Parliament is at last waking up to the problem. Dr Brian Iddon MP, chair of the House of Commons all-party group on drugs misuse, is carrying out the first proper assessment of prescription and OTC drug abuse in this country. A scientist by training, with degrees in chemistry, Iddon understands the problem better than most MPs. He reports a surge in intravenous Valium and Prozac abuse by crack addicts in his Bolton constituency who use tranquillisers and antidepressants to soften their comedown. Iddon’s group hopes to publish its report in the spring.

Iddon, whose committee is considering the findings carefully and has already received evidence from many users and their families, says: “Whatever happens in the USA comes to the UK, usually about 5-10 years later. So my guess is that we’re heading for the rates of misuse of legal substances that the USA is seeing now. The internet supplies the drugs if doctors will not, or if patients do not want their doctors to know what they are up to. Anything is available on the internet, and there is little control of internet pharmacies or wholesale suppliers.
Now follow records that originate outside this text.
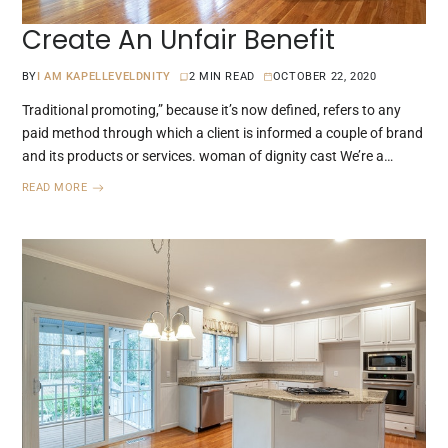
Create An Unfair Benefit
BY
I AM KAPELLEVELDNITY
2 MIN READ
OCTOBER 22, 2020
Traditional promoting,” because it’s now defined, refers to any
paid method through which a client is informed a couple of brand
and its products or services. woman of dignity cast We’re a…
READ MORE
“The DoH has produced guidance for doctors which is still being ignored. For those who become addicted there should be more access to treatment. The NTA [National Treatment Agency] should treat all those with problems caused by ‘misuse’ of any substance – legal or illegal, including prescription medicines and OTCs, as well as alcohol.”

But the pharmaceutical companies have a responsibility too. The MHRA yellow-card scheme is slow to pick up problems and, even when adverse reactions to a new medicine start to come in to the MHRA, it has little power to take action against the drugs companies. Not that a parliamentary report will do a lot to tackle the root of the matter: our proclivity as a species to seek chemical solutions to our chronic discontents. Harry Shapiro, who heads DrugScope, a British charity that offers advice on addiction issues, blames the rise in prescription and OTC drug abuse on our increasing tendency “to medicalise feelings which can’t simply be wished away by swallowing a pill”. Then again, depriving the desperately unhappy of what may turn out to be bad solutions won’t work either, Iddon believes. “What on earth do we prop these people up with, then?”

This is not a purely rhetorical question. Iddon has seen blue-sky policy documents, so-called “foresight programmes”, drawn up by the old Department of Trade and Industry, that call on drugs companies to invent a “safe” recreational drug: a happy high with no side effects and no risk of dependency. It could signal the beginning of the end of the war on drugs. It could also take us one step nearer to the zonked anaesthesia of Aldous Huxley’s Brave New World. More soma, anyone?